#### TASK ITEM:
For the entries below, report the number of lines where the string "البشرة" appears, and only that number.

#### WORKING DATA:

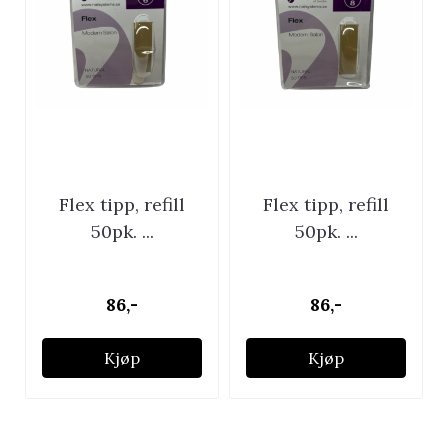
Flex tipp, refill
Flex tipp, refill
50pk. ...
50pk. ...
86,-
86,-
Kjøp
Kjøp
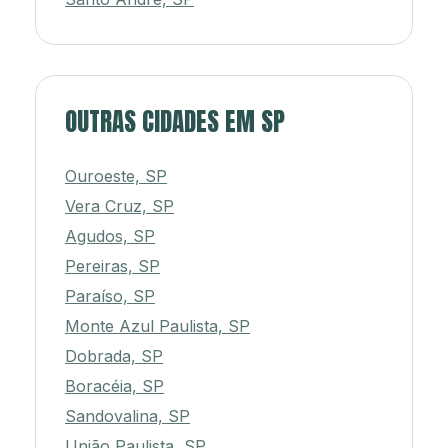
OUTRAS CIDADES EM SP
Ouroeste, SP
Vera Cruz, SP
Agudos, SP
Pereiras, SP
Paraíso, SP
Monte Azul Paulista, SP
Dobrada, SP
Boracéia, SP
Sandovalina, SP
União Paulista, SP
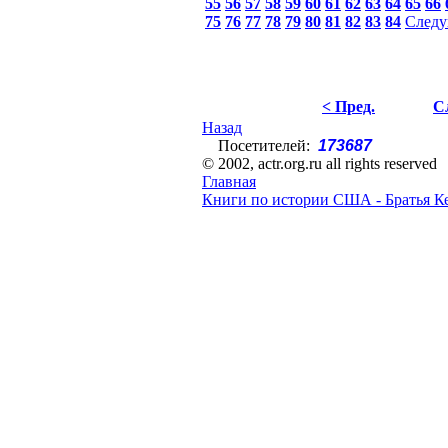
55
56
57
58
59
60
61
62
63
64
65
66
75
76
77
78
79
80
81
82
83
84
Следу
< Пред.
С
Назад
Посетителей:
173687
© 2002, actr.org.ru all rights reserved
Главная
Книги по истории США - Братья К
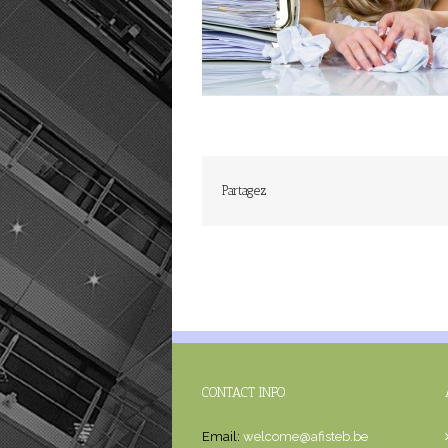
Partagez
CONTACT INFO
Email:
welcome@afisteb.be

---

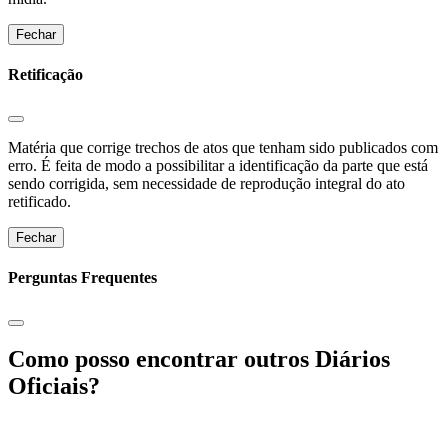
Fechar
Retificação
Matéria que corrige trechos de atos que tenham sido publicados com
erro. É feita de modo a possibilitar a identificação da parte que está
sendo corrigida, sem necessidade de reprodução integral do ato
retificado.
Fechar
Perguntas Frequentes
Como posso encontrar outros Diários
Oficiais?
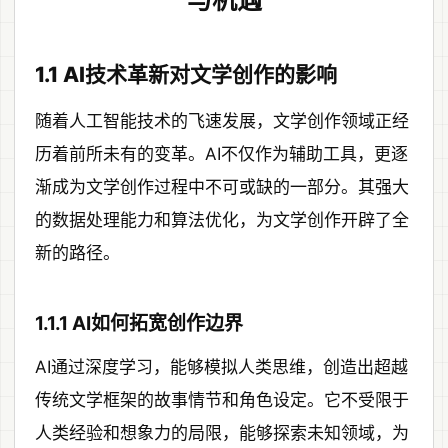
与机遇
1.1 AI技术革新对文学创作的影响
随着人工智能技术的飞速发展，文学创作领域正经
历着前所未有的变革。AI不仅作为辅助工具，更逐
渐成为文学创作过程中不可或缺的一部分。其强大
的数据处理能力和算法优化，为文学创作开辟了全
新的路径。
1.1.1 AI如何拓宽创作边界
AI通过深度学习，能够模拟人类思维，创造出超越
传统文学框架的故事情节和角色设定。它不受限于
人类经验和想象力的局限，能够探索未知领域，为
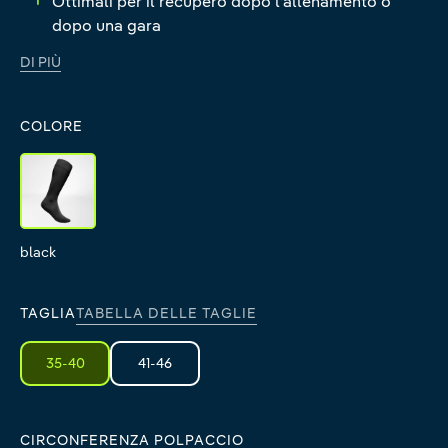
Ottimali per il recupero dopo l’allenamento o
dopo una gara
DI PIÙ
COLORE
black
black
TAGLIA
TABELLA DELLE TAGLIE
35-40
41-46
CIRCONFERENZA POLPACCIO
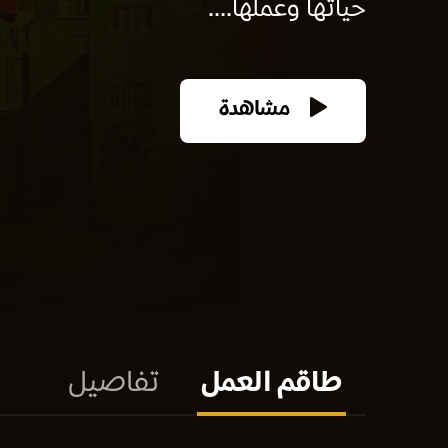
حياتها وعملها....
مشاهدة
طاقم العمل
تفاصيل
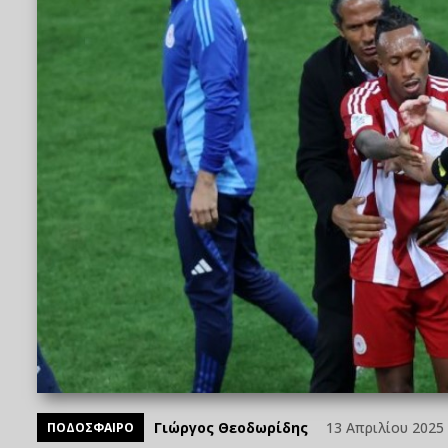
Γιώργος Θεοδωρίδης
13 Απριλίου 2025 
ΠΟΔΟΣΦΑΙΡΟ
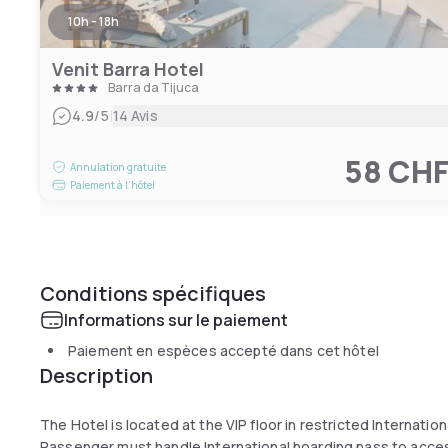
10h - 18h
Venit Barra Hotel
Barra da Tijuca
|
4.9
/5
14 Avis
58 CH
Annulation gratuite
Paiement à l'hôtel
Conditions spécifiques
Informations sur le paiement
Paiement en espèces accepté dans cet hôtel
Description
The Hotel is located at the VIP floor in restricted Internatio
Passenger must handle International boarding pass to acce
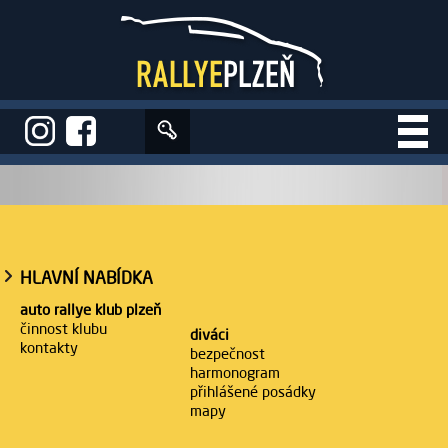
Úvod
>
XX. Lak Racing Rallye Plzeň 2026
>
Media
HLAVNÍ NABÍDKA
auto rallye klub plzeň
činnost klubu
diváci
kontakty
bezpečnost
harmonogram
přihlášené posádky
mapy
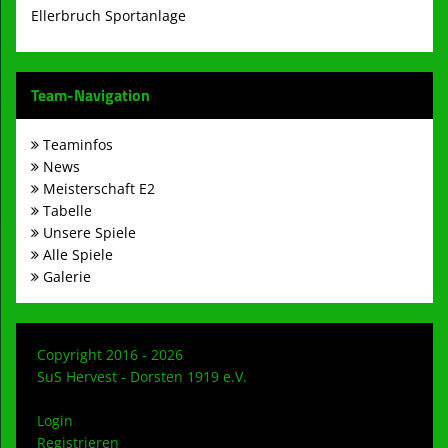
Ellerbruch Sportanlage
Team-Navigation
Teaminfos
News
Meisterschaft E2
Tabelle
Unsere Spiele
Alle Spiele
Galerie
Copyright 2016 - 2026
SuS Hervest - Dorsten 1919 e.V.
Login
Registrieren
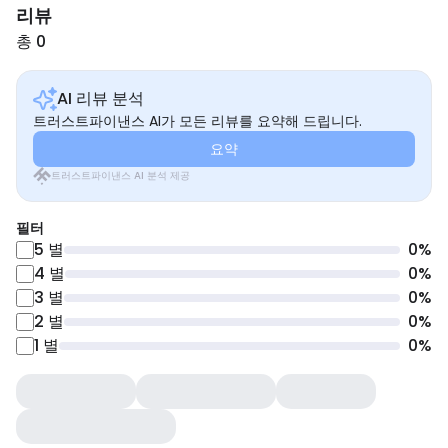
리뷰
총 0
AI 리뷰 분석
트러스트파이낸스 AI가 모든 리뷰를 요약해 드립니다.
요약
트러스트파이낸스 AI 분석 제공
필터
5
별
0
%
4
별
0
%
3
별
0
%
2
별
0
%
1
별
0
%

--

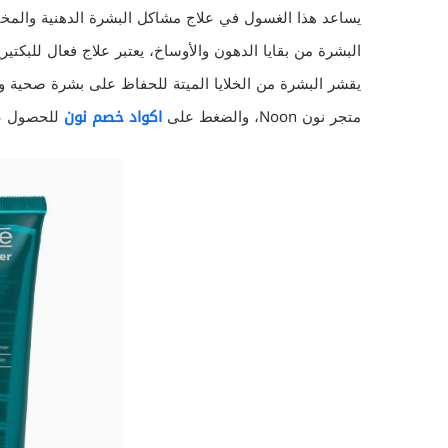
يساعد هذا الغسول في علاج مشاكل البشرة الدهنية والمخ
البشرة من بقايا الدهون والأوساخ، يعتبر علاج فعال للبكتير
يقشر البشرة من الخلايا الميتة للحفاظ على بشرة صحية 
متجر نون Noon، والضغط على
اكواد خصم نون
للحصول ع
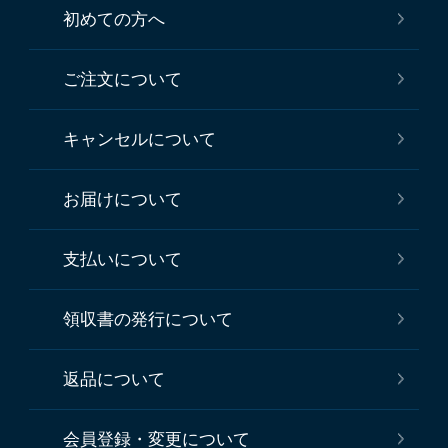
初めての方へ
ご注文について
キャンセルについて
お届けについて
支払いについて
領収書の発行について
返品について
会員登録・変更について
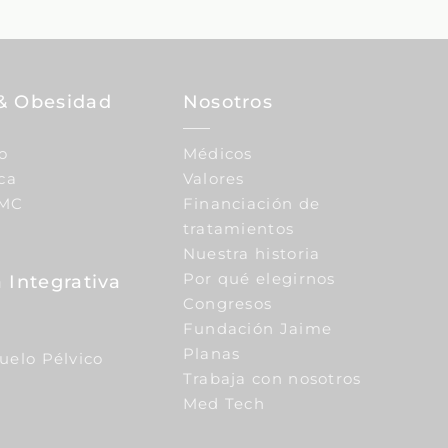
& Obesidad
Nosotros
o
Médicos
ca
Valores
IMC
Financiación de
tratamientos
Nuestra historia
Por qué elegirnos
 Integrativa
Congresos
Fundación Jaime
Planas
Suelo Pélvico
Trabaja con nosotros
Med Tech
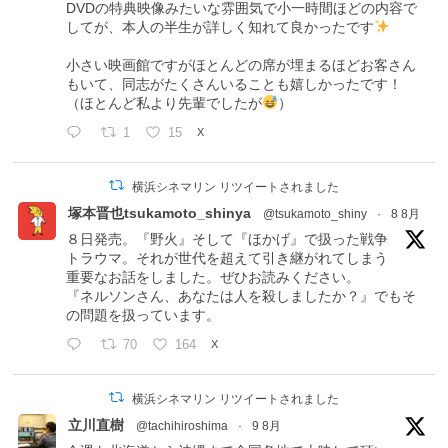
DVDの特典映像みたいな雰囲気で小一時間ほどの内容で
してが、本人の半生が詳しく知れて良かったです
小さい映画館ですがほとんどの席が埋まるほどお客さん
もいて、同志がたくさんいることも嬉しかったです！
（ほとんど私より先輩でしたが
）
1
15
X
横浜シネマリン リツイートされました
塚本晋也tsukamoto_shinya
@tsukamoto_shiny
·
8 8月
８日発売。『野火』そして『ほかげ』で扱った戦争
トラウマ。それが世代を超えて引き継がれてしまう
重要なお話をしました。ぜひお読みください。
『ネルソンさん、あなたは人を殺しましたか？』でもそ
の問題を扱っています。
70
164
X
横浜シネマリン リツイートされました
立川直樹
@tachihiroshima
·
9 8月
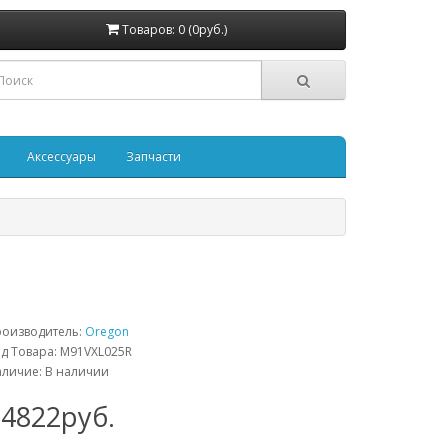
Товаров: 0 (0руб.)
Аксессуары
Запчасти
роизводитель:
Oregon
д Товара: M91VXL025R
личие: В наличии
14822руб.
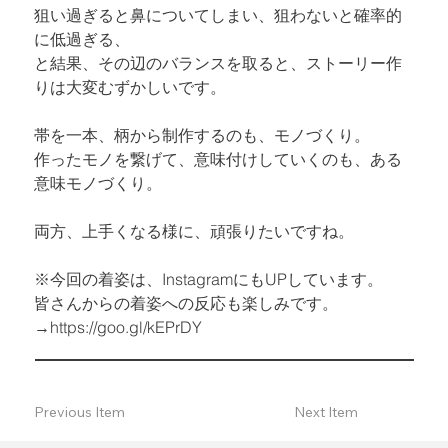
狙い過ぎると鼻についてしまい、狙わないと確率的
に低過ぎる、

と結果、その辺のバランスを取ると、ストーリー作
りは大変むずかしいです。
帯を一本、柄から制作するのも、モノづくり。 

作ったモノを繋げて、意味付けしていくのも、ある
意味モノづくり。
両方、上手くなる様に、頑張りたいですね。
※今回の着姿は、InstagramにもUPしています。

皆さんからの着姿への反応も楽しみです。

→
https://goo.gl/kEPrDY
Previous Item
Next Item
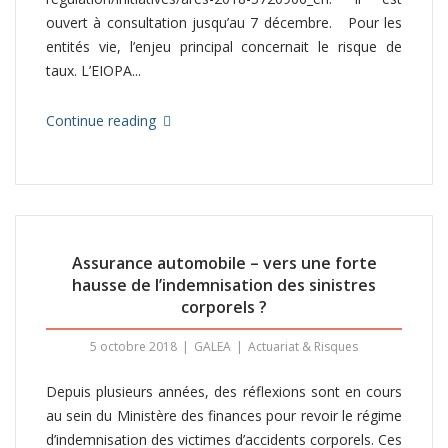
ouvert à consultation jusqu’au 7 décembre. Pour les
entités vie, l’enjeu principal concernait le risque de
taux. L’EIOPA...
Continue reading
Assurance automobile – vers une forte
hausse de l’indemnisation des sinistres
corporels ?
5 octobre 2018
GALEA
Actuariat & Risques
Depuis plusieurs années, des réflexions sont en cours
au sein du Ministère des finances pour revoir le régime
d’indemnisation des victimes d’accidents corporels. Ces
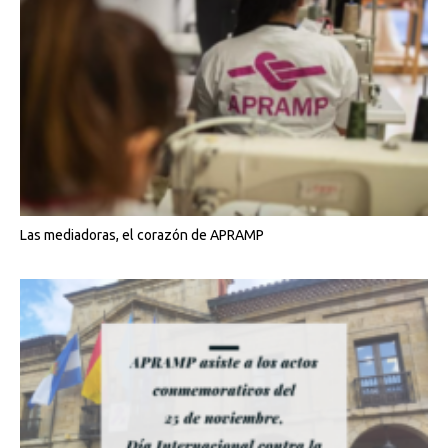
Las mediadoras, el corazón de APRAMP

#### YOUR SOLUTION:
3